Hong Kong government released an additional HK$16.8 billion ($2.2 billion) stimulus plan on Tuesday in order to boost the local economy and counter the impact of the global financial downturn.
Financial Secretary John Tsang said at a press conference that the relief package will include income tax rebates, waivers on business registration fees and increased allowances for public housing tenants, students, the elderly and the disabled.
The new measures expand upon those announced in February's budget and increase Hong Kong's stimulus spending to $87.6 billion, about 5.2% of the territory's gross domestic product, the Financial Secretary Tsang said.

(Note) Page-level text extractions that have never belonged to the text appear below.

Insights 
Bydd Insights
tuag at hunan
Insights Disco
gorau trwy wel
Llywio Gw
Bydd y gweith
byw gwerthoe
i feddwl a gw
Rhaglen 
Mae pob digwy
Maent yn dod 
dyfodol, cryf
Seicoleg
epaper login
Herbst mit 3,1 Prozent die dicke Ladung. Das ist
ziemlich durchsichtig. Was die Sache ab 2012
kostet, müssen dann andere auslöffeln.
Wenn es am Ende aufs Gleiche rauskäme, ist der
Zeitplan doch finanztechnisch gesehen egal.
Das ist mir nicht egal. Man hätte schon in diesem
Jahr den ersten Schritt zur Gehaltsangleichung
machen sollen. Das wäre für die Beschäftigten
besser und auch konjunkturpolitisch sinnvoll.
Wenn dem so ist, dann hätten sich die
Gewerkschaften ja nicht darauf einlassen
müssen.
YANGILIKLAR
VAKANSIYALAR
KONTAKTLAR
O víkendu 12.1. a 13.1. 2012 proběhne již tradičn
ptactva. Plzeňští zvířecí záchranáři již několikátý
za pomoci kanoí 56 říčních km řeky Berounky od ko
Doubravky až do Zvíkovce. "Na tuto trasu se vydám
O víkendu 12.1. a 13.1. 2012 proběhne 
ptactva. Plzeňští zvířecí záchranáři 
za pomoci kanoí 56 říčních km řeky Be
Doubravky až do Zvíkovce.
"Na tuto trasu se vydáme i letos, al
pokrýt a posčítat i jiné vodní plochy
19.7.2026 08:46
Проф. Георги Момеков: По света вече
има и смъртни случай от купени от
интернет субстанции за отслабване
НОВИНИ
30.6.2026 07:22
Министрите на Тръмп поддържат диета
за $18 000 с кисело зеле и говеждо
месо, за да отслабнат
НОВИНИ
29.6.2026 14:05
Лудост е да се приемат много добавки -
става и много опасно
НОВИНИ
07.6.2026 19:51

He said the HK$16.8 billion package, combined with previously announced measures wound improve our GDP figure by about 2.0% this year and predicted the economy would improve in the second half of the year.
In the third quarter of 2008 Hong Kong tumbled into recession and in May the government slashed its forecast for this year, saying the economy would contract 5.5-6.5 per cent, from a previous forecast of 2.0-3.0 per cent.
On Tuesday, government figures showed Hong Kong's exports plunged last month, dropping 18.2 per cent year-on-year for April and nearly 21% over the first four months compared with 2008.
The city's jobless rate increased to 5.3% in the three months ending April, the highest level in three years.
By now, the slowdown has spilled over to the domestic economy and thus the government needs to expand the size of the stimulus package to compensate for the lost time, said Kevin Lai, senior economist at Daiwa Institute of Research.
Hong Kong’s Gross domestic product tumbled at its fastest rate in a decade in the first quarter of this year, plunging 7.8% from a year earlier.